References- Butler, Upchurch and Norman, 2008. The phylogeny of the ornithischian dinosaurs. Journal of Systematic Palaeontology, 6(1), 1-40.

Nesbitt, Smith, Irmis, Turner, Downs and Norell, 2009. A complete skeleton of a Late Triassic saurischian and the early evolution of dinosaurs. Science. 326, 1530-1533.

Martinez, Sereno, Alcober, Columbi, Renne, Montanez and Currie, 2011. A basal dinosaur from the dawn of the dinosaur era in Southwestern Pangaea. Science. 331, 206-210.

Boyd, 2015. The systematic relationships and biogeographic history of ornithischian dinosaurs. PeerJ. 3:e1523.

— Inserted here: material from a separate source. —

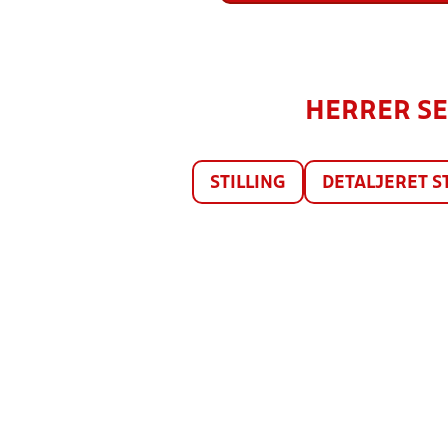
HERRER SER
STILLING
DETALJERET S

Cabreira, Kellner, Dias-da-Silva, da Silva, Bronzati, Marsola, Muller, Bittencourt, Batista, Raugust, Carrilho, Brodt and Langer, 2016. A unique Late Triassic dinosauromorph assemblage reveals dinosaur ancestral anatomy and diet. Current Biology. 26(22), 3090-3095.

Marjanovic and Laurin, 2016. Reevaluation of the largest published morphological data matrix for phylogenetic analysis of Paleozoic limbed vertebrates. PeerJ Preprints. 4:e1596v2.